И альвийка вкратце изложила свою идею. Выслушав жену, государь нервно тряхнул лохматой, наполовину седой головой. Встал, принялся молча расхаживать по комнате, как делал это всегда, обдумывая нечто важное.
— Ну и стерва же ты, Аннушка, — внезапно остановившись, хохотнул он. — Ох и стерва.
— Для царицы это, скорее, комплимент, — тонко улыбнулась Раннэиль.
— Они нам вовек не простят.
— Зато это хороший предлог твоим потомкам быть всегда сильнее их, Петруша. И кстати, церковь держит до трети всех земель, а налогов не платит. Владыку Феодосия только силой уломать можно, за свой кошелёк он костьми ляжет. Феофан же, если его заинтересовать…
— Насчёт церкви пока говорить рано, — Пётр Алексеевич пресёк эти рассуждения. — Вот провернём эту каверзу с дворянством, и поглядим. Коли пошумят да проглотят, тогда и с Синодом можно потягаться.
Наградой ему был поцелуй.
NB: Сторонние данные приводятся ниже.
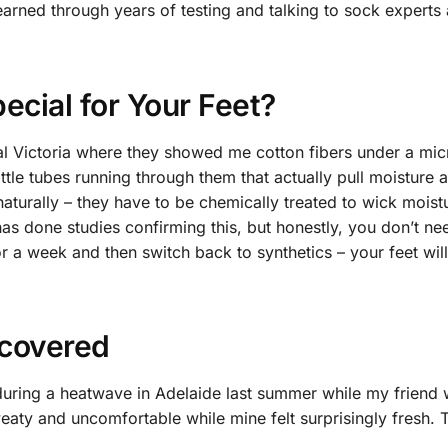
earned through years of testing and talking to sock experts
cial for Your Feet?
ional Victoria where they showed me cotton fibers under a mic
little tubes running through them that actually pull moisture
 naturally – they have to be chemically treated to wick moist
as done studies confirming this, but honestly, you don’t ne
or a week and then switch back to synthetics – your feet will
scovered
during a heatwave in Adelaide last summer while my friend
eaty and uncomfortable while mine felt surprisingly fresh. T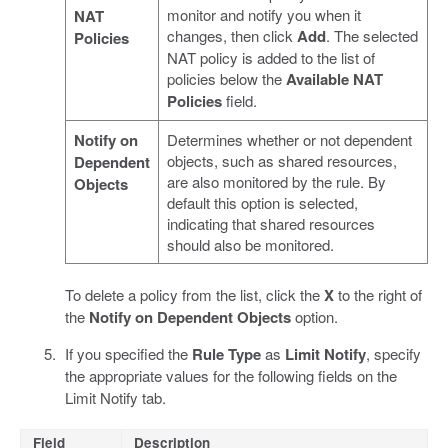
monitor and notify you when it
NAT
changes, then click
Add
. The selected
Policies
NAT policy is added to the list of
policies below the
Available NAT
Policies
field.
Notify on
Determines whether or not dependent
objects, such as shared resources,
Dependent
are also monitored by the rule. By
Objects
default this option is selected,
indicating that shared resources
should also be monitored.
To delete a policy from the list, click the
X
to the right of
the
Notify on Dependent Objects
option.
If you specified the
Rule Type
as
Limit Notify
, specify
the appropriate values for the following fields on the
Limit Notify tab.
Field
Description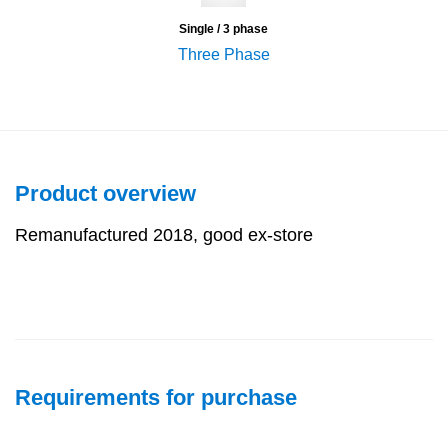
Single / 3 phase
Three Phase
Product overview
Remanufactured 2018, good ex-store
Requirements for purchase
А к тому дню, когда государь заговорил о готовности к возвращению в Петербург, готов был и текст указа.
Бомба вышла большая, хорошая. Знатный будет взрыв, когда опубликуют.
— Он возвращается.
— Его величество?
— Разумеется, маркиз. Не более часа назад явился курьер из Киева.
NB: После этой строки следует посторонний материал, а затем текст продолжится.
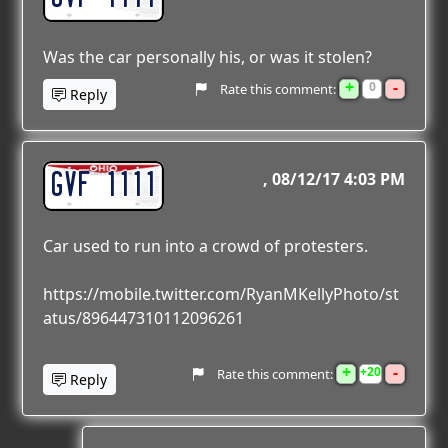
Was the car personally his, or was it stolen?
+
-
0
Rate this comment:
Reply
GVF 1111
08/12/17 4:03 PM
Car used to run into a crowd of protesters.
https://mobile.twitter.com/RyanMKellyPhoto/st
atus/896447310112096261
+
-
20
Rate this comment:
Reply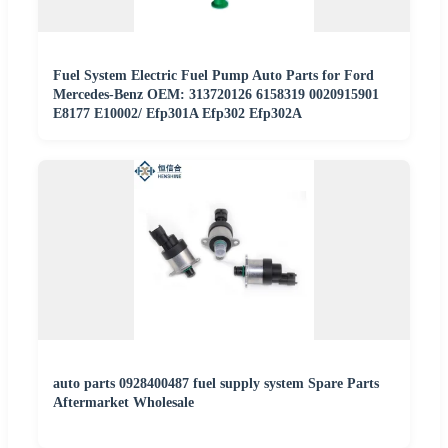
Fuel System Electric Fuel Pump Auto Parts for Ford
Mercedes-Benz OEM: 313720126 6158319 0020915901
E8177 E10002/ Efp301A Efp302 Efp302A
auto parts 0928400487 fuel supply system Spare Parts
Aftermarket Wholesale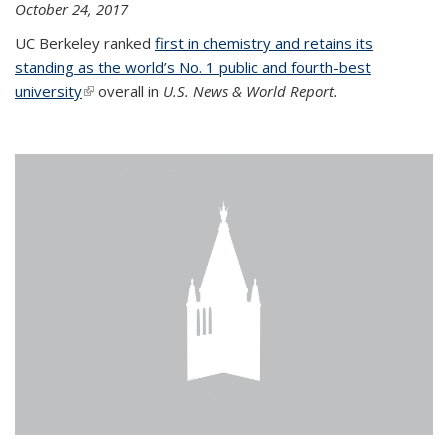
October 24, 2017
UC Berkeley ranked
first in chemistry and retains its
standing as the world’s No. 1 public and fourth-best
university
(link is external)
overall in
U.S. News & World Report.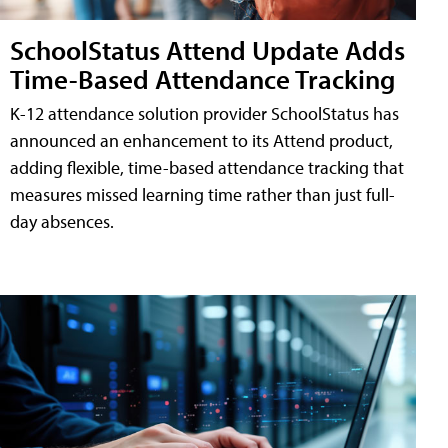
SchoolStatus Attend Update Adds
Time-Based Attendance Tracking
K-12 attendance solution provider SchoolStatus has
announced an enhancement to its Attend product,
adding flexible, time-based attendance tracking that
measures missed learning time rather than just full-
day absences.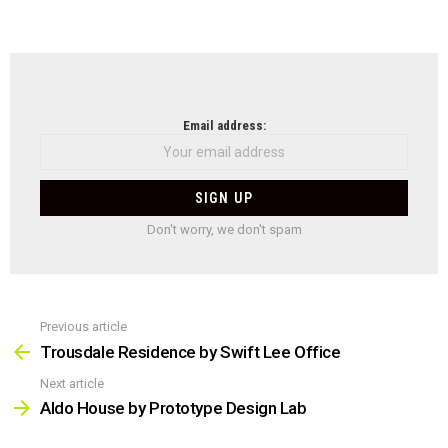
NEWSLETTER
Email address:
Don't worry, we don't spam
Previous article
See
more
Trousdale Residence by Swift Lee Office
Next article
Aldo House by Prototype Design Lab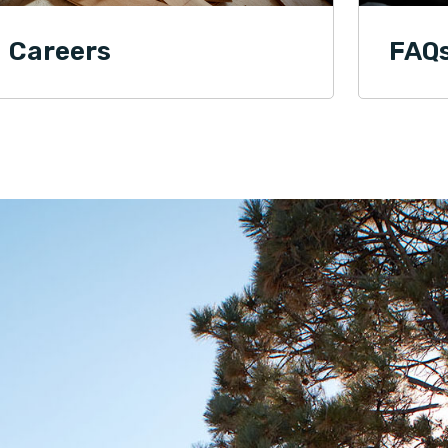
Careers
FAQ
Edward M.
03.28.25 -
GOOGLE
Dave is the best guy to reach out to for any of
your flooring needs. His professionalism and
customer centric approach speaks for itself!
Jason Wade
03.28.25 -
GOOGLE
Dave and his team are amazing! Professional,
organized, and felt like they cared for my
property as if it was their own! Planning the next
project for the team!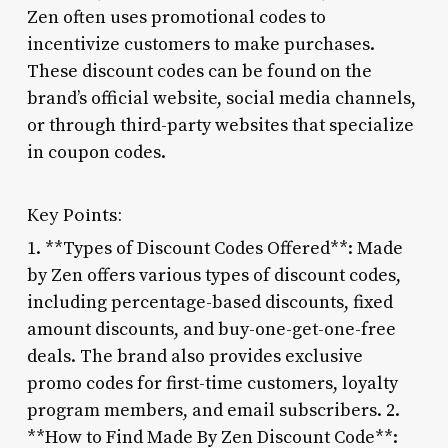
Zen often uses promotional codes to
incentivize customers to make purchases.
These discount codes can be found on the
brand’s official website, social media channels,
or through third-party websites that specialize
in coupon codes.
Key Points:
1. **Types of Discount Codes Offered**: Made
by Zen offers various types of discount codes,
including percentage-based discounts, fixed
amount discounts, and buy-one-get-one-free
deals. The brand also provides exclusive
promo codes for first-time customers, loyalty
program members, and email subscribers. 2.
**How to Find Made By Zen Discount Code**: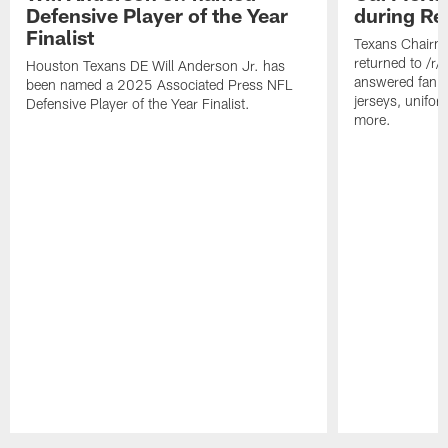
Defensive Player of the Year
during Re
Finalist
Texans Chairm
returned to /r
Houston Texans DE Will Anderson Jr. has
answered fan q
been named a 2025 Associated Press NFL
jerseys, unifo
Defensive Player of the Year Finalist.
more.
Pause
Play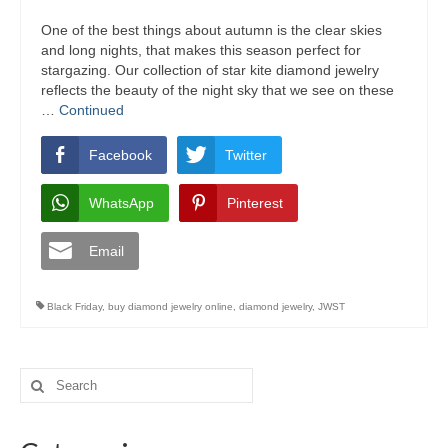
One of the best things about autumn is the clear skies
and long nights, that makes this season perfect for
stargazing. Our collection of star kite diamond jewelry
reflects the beauty of the night sky that we see on these
…
Continued
Facebook
Twitter
WhatsApp
Pinterest
Email
Black Friday
,
buy diamond jewelry online
,
diamond jewelry
,
JWST
Search
for:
— Что ж, если так, то время бездействия завершилось. Я бесконечно благодарен вам, коллега, за хорошую новость.
«Бесконечно благодарен, — с издёвкой подумал Мардефельд, возвращаясь в свои апартаменты. — Заносчивый ублюдок, представляющий интересы других заносчивых ублюдков. Кампредон хотя бы умел себя вести, а этот держится так, словно мы все его лакеи… Доиграется».